Papua New Guinea's prime minister has expressed his country's respect for China's position on disputed claims in the South China Sea issue.
Peter O'Neill has this week on a state visit to China where he met with Chinese President Xi Jinping.
A resulting joint press release asserted China's "legitimate and lawful rights and interest in the South China Sea, and its right to independently choose the means of dispute settlement in accordance with law"
It said PNG respected China's position and upheld that maritime disputes in the region should be peacefully resolved through consultation between parties directly concerned, under international law.
Pacific countries have been part of the focus of a diplomatic and publicity blitz by China to rally support for its sweeping maritime claims in the South China Sea.
In May, Vanuatu's government issued a statement saying it understood and supported China's position.
Meanwhile, PNG and China have agreed on co-operation in a number of areas such as trade, investment, agriculture, forestry, fishery, energy, tourism and to strengthen cooperation in mineral exploration.

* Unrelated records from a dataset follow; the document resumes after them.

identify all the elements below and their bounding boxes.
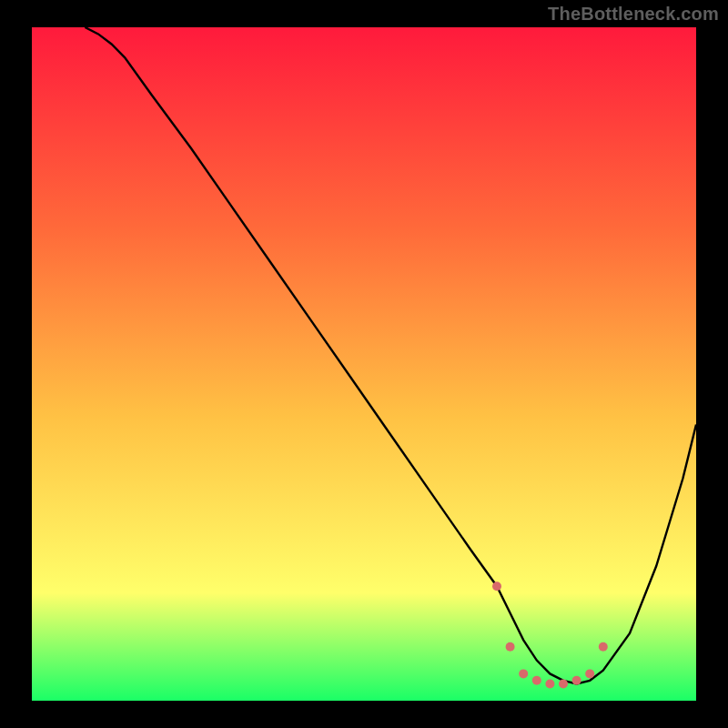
- trough-marker: [545, 680, 554, 689]
- chart-frame: TheBottleneck.com: [0, 0, 728, 728]
- trough-marker: [506, 642, 515, 652]
- plot-area: [32, 27, 696, 701]
- gradient-background: [32, 27, 696, 701]
- trough-marker: [492, 581, 501, 591]
- trough-marker: [599, 642, 608, 652]
- trough-marker: [585, 669, 594, 678]
- watermark-text: TheBottleneck.com: [548, 4, 719, 25]
- trough-marker: [572, 676, 581, 685]
- trough-marker: [559, 680, 568, 689]
- trough-marker: [519, 669, 528, 678]
- trough-marker: [532, 676, 541, 685]
- chart-svg: [32, 27, 696, 701]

Documents signed between the two government include a loan facilities for PNG's National Submarine Fiber Cable Network Project, as well as the Lae Tidal Basin Industrial Development Project.
As well as visiting Beijing, Mr O'Neill attended the Eco Forum Global Annual Conference in Guiyang in southwestern China.
While addressing the conference, he extended sympathies to China following devastating floods over the past week that have claimed hundreds of lives.
"This disaster in China is a current and very real example of the damage caused when we allow the climate of our planet to change, and is another wakeup call for all of us around the world," he said.
"We have to step up our efforts to bring about a green development revolution, to unify our knowledge and to take action together.
"If we do not do this, the world we leave for our children will be in a very sad state."
The PNG prime minister has committed his government to being part of China's efforts to strengthen its development of a "Maritime Silk Road' trade route system across the Asia Pacific region.